Lessons learned while deploying DEM

by | Nov 14, 2018 | Monitoring Solutions

Do you really know what issues your customers are experiencing when using your digital services? How long does it take for a transaction to go through? How many transactions fail on the first attempt? How often are sessions interrupted, or never make it to your service API in the first place? And more importantly, how many potential customers fail to return and how much business are you losing in the process?

When one deals with a service that is delivered over digital channels and your only feedback is the analytics, stats and logs provided by the application, then your only reference as to whether it’s successful or not is confined to the data for those transactions that actually made it all the way to service completion. And because analytics often begin at the point where transactions execute against the stack (ignoring the carriers, gateways and middleware in between), we’d never know that there is often a morass of timed out logins, failed transactions, lost states and interrupted sessions out there in the real world. Unless we actively monitor that part of the service landscape, that is. And that’s where Apogee comes in.

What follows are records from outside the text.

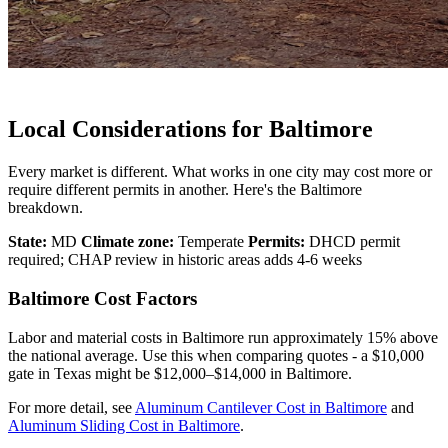
Local Considerations for Baltimore
Every market is different. What works in one city may cost more or
require different permits in another. Here's the Baltimore
breakdown.
State:
MD
Climate zone:
Temperate
Permits:
DHCD permit
required; CHAP review in historic areas adds 4-6 weeks
Baltimore Cost Factors
Labor and material costs in Baltimore run approximately 15% above
the national average. Use this when comparing quotes - a $10,000
gate in Texas might be $12,000–$14,000 in Baltimore.
For more detail, see
Aluminum Cantilever Cost in Baltimore
and
Aluminum Sliding Cost in Baltimore
.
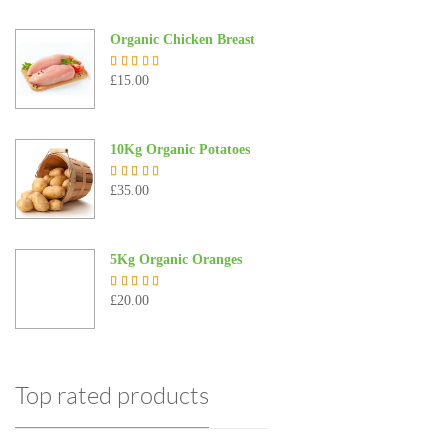
Organic Chicken Breast
£
15.00
Rated
5.00
out of 5
10Kg Organic Potatoes
£
35.00
Rated
4.67
out of 5
5Kg Organic Oranges
£
20.00
Rated
5.00
out of 5
Top rated products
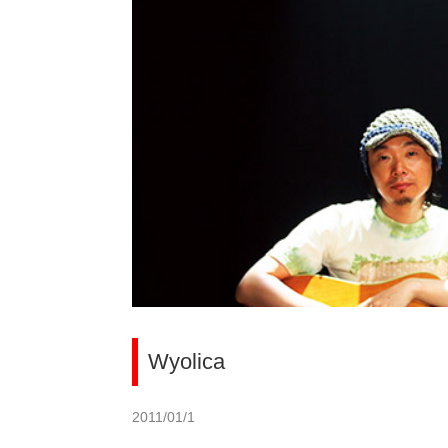
Wyolica
2011/01/1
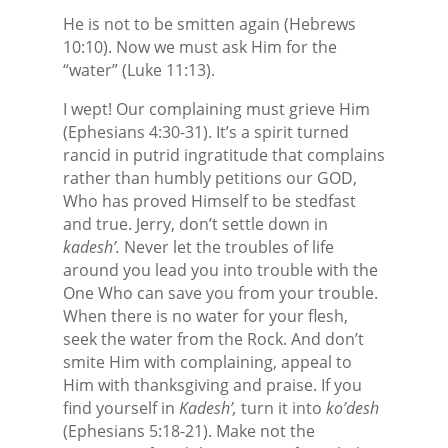
He is not to be smitten again (Hebrews
10:10). Now we must ask Him for the
“water” (Luke 11:13).
I wept! Our complaining must grieve Him
(Ephesians 4:30-31). It’s a spirit turned
rancid in putrid ingratitude that complains
rather than humbly petitions our GOD,
Who has proved Himself to be stedfast
and true. Jerry, don’t settle down in
kadesh’.
Never let the troubles of life
around you lead you into trouble with the
One Who can save you from your trouble.
When there is no water for your flesh,
seek the water from the Rock. And don’t
smite Him with complaining, appeal to
Him with thanksgiving and praise. If you
find yourself in
Kadesh’,
turn it into
ko’desh
(Ephesians 5:18-21). Make not the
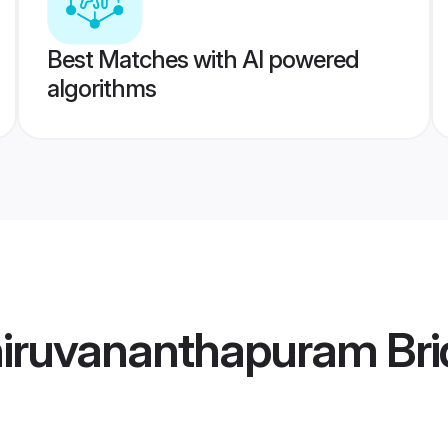
Best Matches with AI powered
algorithms
hiruvananthapuram Bri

When our customers are first presented with the real-time Digital Experience Monitoring (DEM) data that Apogee provides, they are almost always surprised, then a little shocked, and then driven to bring more visibility to their digital channels by expanding their DEM initiatives. That is, of course, after the immediate initiatives are put in play to isolate and correct the newly uncovered service issues. After all, the whole point of DEM is to improve service quality.

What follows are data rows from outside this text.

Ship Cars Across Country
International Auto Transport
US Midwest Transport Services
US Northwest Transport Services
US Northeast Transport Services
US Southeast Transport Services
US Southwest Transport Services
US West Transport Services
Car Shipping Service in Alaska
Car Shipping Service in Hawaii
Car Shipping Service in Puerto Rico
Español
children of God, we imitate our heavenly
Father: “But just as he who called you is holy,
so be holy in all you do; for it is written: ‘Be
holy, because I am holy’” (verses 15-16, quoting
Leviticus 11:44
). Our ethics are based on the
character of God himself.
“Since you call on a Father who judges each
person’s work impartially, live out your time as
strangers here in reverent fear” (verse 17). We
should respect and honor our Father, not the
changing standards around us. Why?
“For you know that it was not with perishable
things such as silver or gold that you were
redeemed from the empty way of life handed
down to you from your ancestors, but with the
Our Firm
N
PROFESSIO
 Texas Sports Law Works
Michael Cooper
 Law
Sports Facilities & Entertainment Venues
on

Let us illustrate using the following case study for an application issue that Apogee discovered.

Apogee was deployed as part of a migration and expansion project for a client – a mobile network operator. We implemented the first synthetic transaction test, and within hours noticed the success rate was hovering between 80 and 90%. A second synthetic test was implemented on another channel and the same success rates were observed there, which doubly confirmed the findings. The operator was heretofore unaware of the relatively high transaction failure rates, and was at first incredulous of the findings. Honestly speaking, this scenario is familiar territory for us by now, so we patiently and politely stuck to our guns…

One of Apogee’s newly implemented features is that the raw USSD output, as received by the network, is visualised and stored for each synthetic test, and we observed via the dashboard that the returned outputs for the failed transactions were empty return strings, and even more frustratingly, these events appeared to be completely random.

While there were no user complaints at this point, with Apogee still indicating between 10 and 20% failure rate, the investigation was shifted towards the backend application, where further traces were run, and network captures were taken and sent to the application vendor for analysis.

After reviewing the traffic captures, the software vendor immediately recognised the problem and that there were some small changes to be done to a gateway component. The software vendor formally acknowledged the issue, and provided a patch. After a few days of testing in the staging environment, the customer was satisfied that the fix was stable and implemented the patch in production. The measured success rate improved immediately, as expected.

So, what are the common lessons to be learnt here?

  1. Your service doesn’t end at the point of handoff.

    Even though your core service at the backend and the interface to the delivery layer might be working perfectly, there is still a way to go before your end user interacts with it. This takes the form of carrier networks – fixed or mobile – that bridge the gap between your service and the customer endpoint. There is also the actual endpoint or device to contend with, but that falls in the realm of UX.

  2. Don’t rely on your application’s analytics alone.

    Remember that when you look at logs and events from the application stack, you are only looking at transactions that made it to your platform in the first case. This is not good enough. It needs to be correlated with the outside-in perspective which DEM provides, in order to address the often staggering number of requests that never make it out the gate.

  3. There’s more to a successful transaction than meets the eye.

    A surprising finding when one begins to measure the performance of transactions from the end-user perspective is often that performance problems are masked by user “think time” or wait time, to borrow some nomenclature from the performance testing arena. Because Apogee’s DEM synthetics execute transactions as fast as the system will allow, it often picks up small variations in service performance which would ordinarily be masked by the time that users take to make selections, input menu options, type passwords, etc. These small variations often indicate trends which are predictive of service problems down the road. Early warning is great.

  4. Widespread, severe service impact is needed before customer care is alerted to service problems.

    You’d be surprised how high the tolerable failure rate of services are before users complain. In fact, Facebook ran a study a few years ago where they intentionally crashed the Facebook app on Android with increasing frequency, in order to determine the threshold at which users would give up and not come back. They kept upping the rate at which the app crashed, but eventually gave up because they could not manage to reach that threshold. Users put up with a lot – but that doesn’t mean they’re not irritated by service issues. Even if your service desk is not reporting any complaints, it doesn’t mean that things are balmy out in the real world. You have to monitor services from the end-user perspective yourself in order to get a true reflection of your service quality.